> AIM OF THE TASK:
Look below for the line containing "Grande formato (266, 320)"; from there, print each line exactly up to and including the line containing "Да (461, 636)", and stop.

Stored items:

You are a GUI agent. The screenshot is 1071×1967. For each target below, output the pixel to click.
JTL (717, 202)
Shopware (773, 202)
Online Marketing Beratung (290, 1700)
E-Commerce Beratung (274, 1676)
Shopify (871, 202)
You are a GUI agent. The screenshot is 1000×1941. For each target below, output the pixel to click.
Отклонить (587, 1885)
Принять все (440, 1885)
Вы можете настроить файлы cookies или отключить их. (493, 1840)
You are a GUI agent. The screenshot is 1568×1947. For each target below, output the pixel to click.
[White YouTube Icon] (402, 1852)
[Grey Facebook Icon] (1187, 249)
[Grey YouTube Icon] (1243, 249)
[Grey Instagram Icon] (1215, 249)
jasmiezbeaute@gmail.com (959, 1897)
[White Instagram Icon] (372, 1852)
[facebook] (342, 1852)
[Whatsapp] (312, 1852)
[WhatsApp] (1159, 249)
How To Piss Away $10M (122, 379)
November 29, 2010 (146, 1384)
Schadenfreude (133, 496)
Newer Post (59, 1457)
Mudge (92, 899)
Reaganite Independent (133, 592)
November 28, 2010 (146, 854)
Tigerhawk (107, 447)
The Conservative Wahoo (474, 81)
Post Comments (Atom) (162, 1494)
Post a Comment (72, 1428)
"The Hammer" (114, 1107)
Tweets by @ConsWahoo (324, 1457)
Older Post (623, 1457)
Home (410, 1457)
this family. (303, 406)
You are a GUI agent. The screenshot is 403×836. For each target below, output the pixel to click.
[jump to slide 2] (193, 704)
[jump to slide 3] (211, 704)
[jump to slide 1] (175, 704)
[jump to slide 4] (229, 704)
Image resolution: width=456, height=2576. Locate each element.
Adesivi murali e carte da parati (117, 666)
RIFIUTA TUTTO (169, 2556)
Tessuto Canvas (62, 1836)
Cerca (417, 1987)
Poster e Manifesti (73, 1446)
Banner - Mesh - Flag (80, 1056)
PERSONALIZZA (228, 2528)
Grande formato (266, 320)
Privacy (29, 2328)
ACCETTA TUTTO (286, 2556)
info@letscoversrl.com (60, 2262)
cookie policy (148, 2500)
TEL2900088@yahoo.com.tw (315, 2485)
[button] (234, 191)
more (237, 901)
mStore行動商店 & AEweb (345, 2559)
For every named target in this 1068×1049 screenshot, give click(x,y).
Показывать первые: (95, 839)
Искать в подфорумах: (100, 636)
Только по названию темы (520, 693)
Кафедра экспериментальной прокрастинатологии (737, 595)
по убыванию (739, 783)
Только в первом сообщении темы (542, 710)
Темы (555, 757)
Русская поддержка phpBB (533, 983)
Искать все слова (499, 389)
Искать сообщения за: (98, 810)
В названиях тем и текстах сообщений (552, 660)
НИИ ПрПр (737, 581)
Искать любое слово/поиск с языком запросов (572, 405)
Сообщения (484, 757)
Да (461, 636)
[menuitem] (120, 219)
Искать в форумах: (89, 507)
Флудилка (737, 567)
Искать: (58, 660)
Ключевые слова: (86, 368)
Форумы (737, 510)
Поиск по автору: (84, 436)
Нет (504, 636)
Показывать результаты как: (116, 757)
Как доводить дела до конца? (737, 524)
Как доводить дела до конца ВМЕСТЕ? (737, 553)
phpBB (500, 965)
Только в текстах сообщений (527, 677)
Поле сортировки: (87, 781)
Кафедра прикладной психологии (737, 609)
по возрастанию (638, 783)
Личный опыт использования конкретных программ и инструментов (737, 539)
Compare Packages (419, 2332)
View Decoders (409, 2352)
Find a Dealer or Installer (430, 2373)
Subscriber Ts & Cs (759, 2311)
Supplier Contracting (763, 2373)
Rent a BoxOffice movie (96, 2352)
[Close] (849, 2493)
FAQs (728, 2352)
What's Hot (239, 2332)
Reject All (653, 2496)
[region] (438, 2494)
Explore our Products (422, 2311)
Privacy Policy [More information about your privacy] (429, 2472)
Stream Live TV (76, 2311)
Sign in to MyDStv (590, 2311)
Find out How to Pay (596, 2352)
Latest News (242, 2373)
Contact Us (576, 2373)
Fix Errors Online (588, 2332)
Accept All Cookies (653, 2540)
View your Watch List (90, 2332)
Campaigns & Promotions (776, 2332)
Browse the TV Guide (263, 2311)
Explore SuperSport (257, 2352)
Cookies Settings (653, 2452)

> ANSWER FOR THE TASK:
Grande formato (266, 320)
Privacy (29, 2328)
ACCETTA TUTTO (286, 2556)
info@letscoversrl.com (60, 2262)
cookie policy (148, 2500)
TEL2900088@yahoo.com.tw (315, 2485)
[button] (234, 191)
more (237, 901)
mStore行動商店 & AEweb (345, 2559)
For every named target in this 1068×1049 screenshot, give click(x,y).
Показывать первые: (95, 839)
Искать в подфорумах: (100, 636)
Только по названию темы (520, 693)
Кафедра экспериментальной прокрастинатологии (737, 595)
по убыванию (739, 783)
Только в первом сообщении темы (542, 710)
Темы (555, 757)
Русская поддержка phpBB (533, 983)
Искать все слова (499, 389)
Искать сообщения за: (98, 810)
В названиях тем и текстах сообщений (552, 660)
НИИ ПрПр (737, 581)
Искать любое слово/поиск с языком запросов (572, 405)
Сообщения (484, 757)
Да (461, 636)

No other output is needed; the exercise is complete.